- _Exercise inputs_:
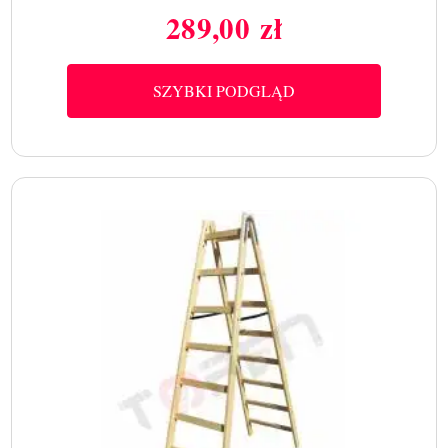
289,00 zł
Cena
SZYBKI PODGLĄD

* * *

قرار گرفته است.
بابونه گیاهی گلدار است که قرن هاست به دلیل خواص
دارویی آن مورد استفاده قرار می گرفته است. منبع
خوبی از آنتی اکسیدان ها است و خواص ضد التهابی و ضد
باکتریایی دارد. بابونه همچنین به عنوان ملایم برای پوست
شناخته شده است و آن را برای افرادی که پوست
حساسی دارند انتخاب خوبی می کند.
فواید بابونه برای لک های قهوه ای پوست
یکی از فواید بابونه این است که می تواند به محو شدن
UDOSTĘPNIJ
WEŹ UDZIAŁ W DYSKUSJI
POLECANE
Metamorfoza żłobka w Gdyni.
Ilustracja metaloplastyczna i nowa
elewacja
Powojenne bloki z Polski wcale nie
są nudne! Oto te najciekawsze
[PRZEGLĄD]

==

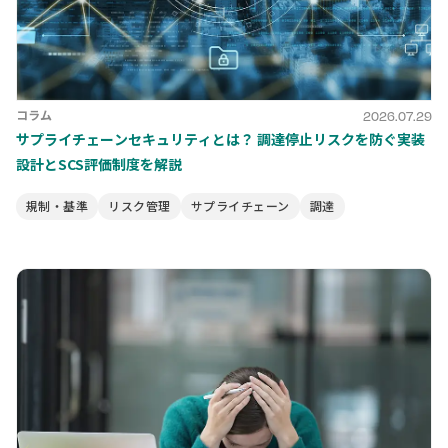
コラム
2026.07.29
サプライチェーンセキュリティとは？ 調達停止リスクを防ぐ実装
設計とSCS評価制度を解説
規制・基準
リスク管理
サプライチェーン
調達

- _Task to complete_:
Lines of the listing above that contain the word "خوبی" must all be copied.

- _Task solution_:
خوبی از آنتی اکسیدان ها است و خواص ضد التهابی و ضد
حساسی دارند انتخاب خوبی می کند.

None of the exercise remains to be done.